As for Harlequin Romances, these have also impacted my work as a librarian. I would say I judged Harlequins as “trashy novels” which I saw as useful for fun and not much else. Then I read Infidel, a memoir by Ayaan Hirsi Ali, who grew up in a strict Muslim country where books were rarely available. She credits Harlequins for awakening her to a dangerous and empowering concept, even a feminist one. This opened my mind up to the power of books and reading in a way that I hadn’t been open to before. Ali says:
” …the allure of romance called to us from the pages of books. In school we read good books, Charlotte Bronte, Jane Austen, and Daphne du Maurier; out of school, Halwa’s sisters kept us supplied with cheap Harlequins. These were trashy soap opera-like novels, but they were exciting – sexually exciting. And buried in all of these books was a message: women had a choice. Heroines fell in love, they fought off family obstacles and questions of wealth and status, and they married the man they chose.
Most of my Muslim classmates were steeped in these cheap paperbacks, and they made us all unhappy. We, too, wanted to fall in love, with men we imagined in our bed at night. Nobody wanted to get married to a stranger chosen by her father. But we knew that the best we could was simply stave off the inevitable.”
Ali goes on to do a lot more than stave off the inevitable – she refutes the entire notion of arranged marriage and becomes an Infidel. The power of Harlequins read as a teen!
Harlequin-esque type books have also played a part in understanding my family. I grew up separated from my birth family: when I contacted my father in 1986 I was astounded to learn that not only are the entire family readers and writers, but that Emily Cheney Neville was my aunt. Emily is the author one of my most beloved and read-over-and-over-again favorite books growing up: It’s Like This Cat. My aunt won the Newbery award for this book in 1964 . Goosebumps. Even more goosebumps when you know that the book won the award as it was essentially the first children’s books considered “gritty” at the time. It dealt with an inner city boy who had a challenging relationship with his father. Her books have been praised by critics for their emphasis on realism and honest depiction of adolescent life, especially urban life.

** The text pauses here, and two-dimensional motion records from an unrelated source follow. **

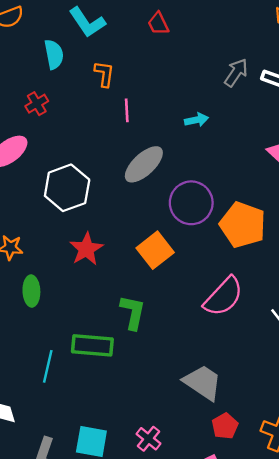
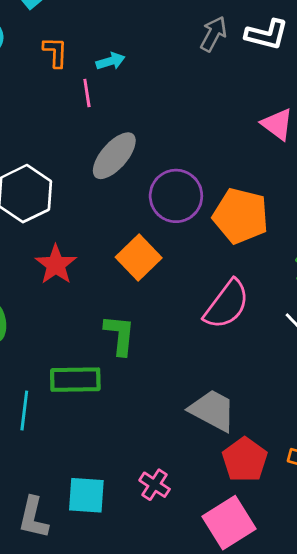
cyan arrow: (196, 120) -> (111, 61), moved
red pentagon: (225, 426) -> (245, 460), size x1.4

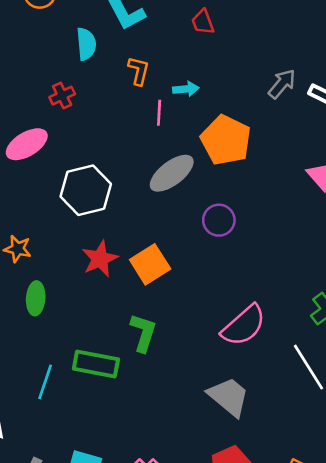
purple circle: (176, 196) -> (219, 220), size x0.7
orange pentagon: (241, 216) -> (226, 140), moved
orange square: (139, 257) -> (150, 264), moved
gray trapezoid: (213, 410) -> (229, 397), moved

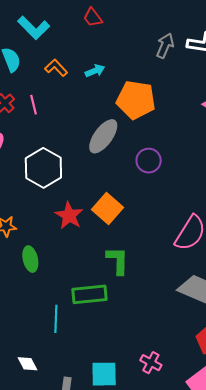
orange L-shape: (139, 71) -> (56, 68), turned -40
pink line: (159, 113) -> (34, 105), moved

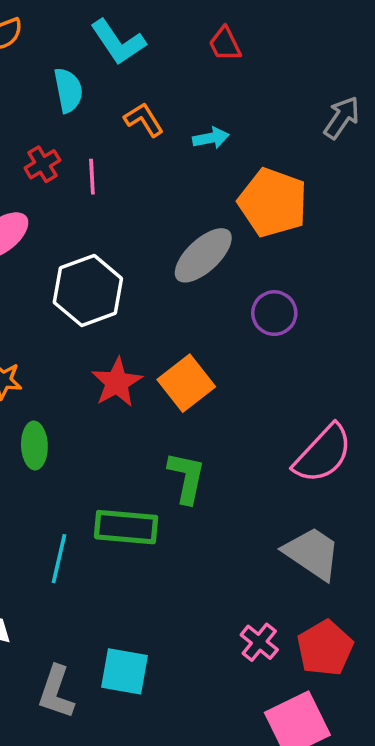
pink cross: (151, 363) -> (259, 642), moved

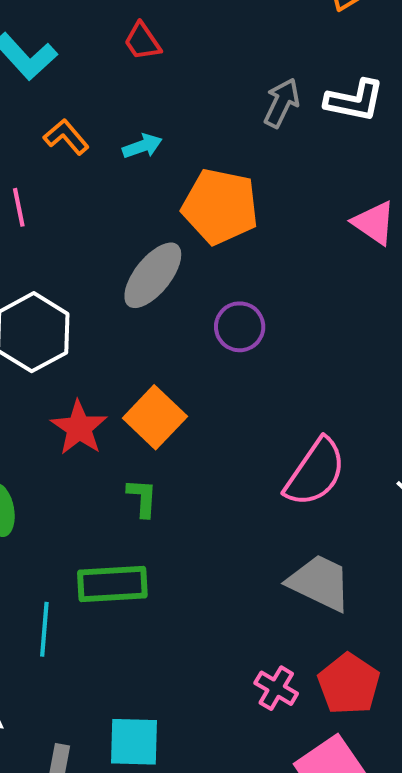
green L-shape: (187, 478) -> (142, 498), moved, size x0.7

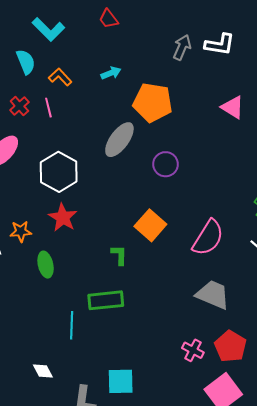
orange L-shape: (66, 137) -> (60, 77), moved
orange square: (155, 417) -> (150, 225), moved
red star: (79, 428) -> (63, 218), moved

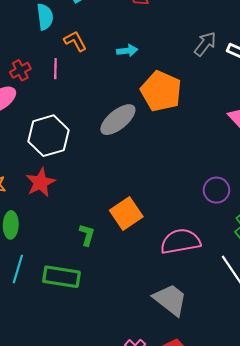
red cross: (19, 106) -> (20, 70), moved
purple circle: (166, 164) -> (216, 190), moved
pink semicircle: (208, 238) -> (180, 241), turned -147
cyan line: (72, 325) -> (18, 269), moved

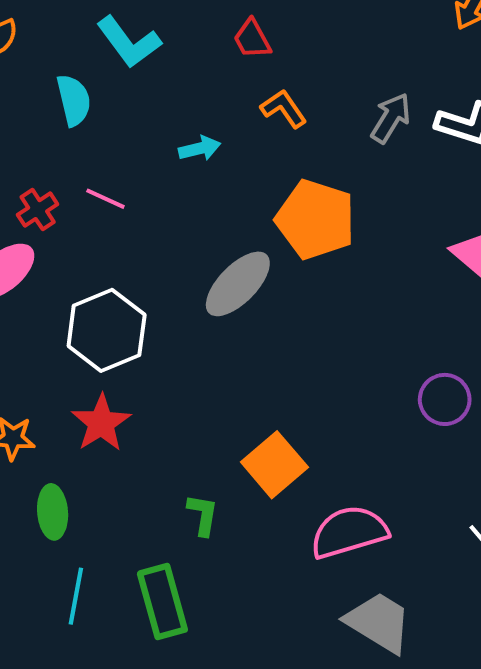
orange L-shape: (75, 41) -> (284, 109), moved
cyan arrow: (127, 51) -> (200, 148), moved
pink line: (55, 69) -> (105, 199), turned -60
pink semicircle: (180, 241) -> (349, 532), moved
green rectangle: (61, 277) -> (162, 602), turned 72

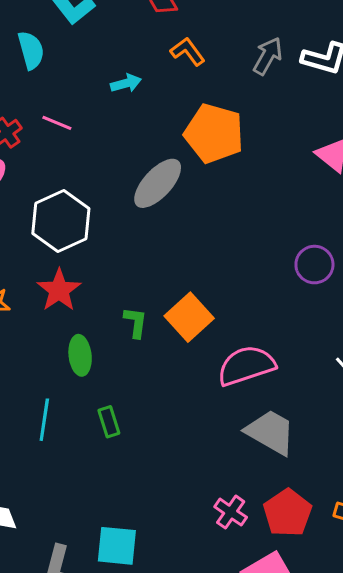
green ellipse: (53, 512) -> (80, 355), moved
green L-shape: (203, 515) -> (136, 322), moved
green rectangle: (162, 602) -> (109, 422), size x0.6

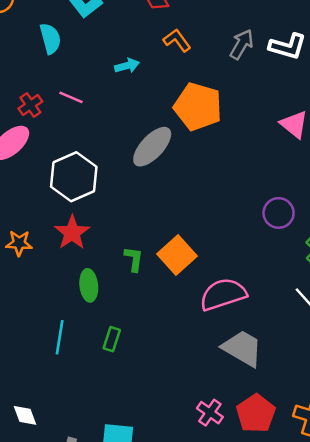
green rectangle: (109, 422) -> (112, 339), turned 35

The ending was considered controversial at the time, as it wasn’t happy. (Uh – wow, basically the type of books this blog features).
When I met my cousin Marcy, Emily’s daughter, we were discussing traits of the men in our family. Marcy told me there was actually a Harlequin – esque romance written about the Cheney men: The Vow, By Lindsay Chase. The brothers owned a silk mill and were stoic and hard to read, but of course had scores of passionate women interested in them. I immediately went out to buy and read it; it was the first of it’s kind I read as an adult after my teen forays.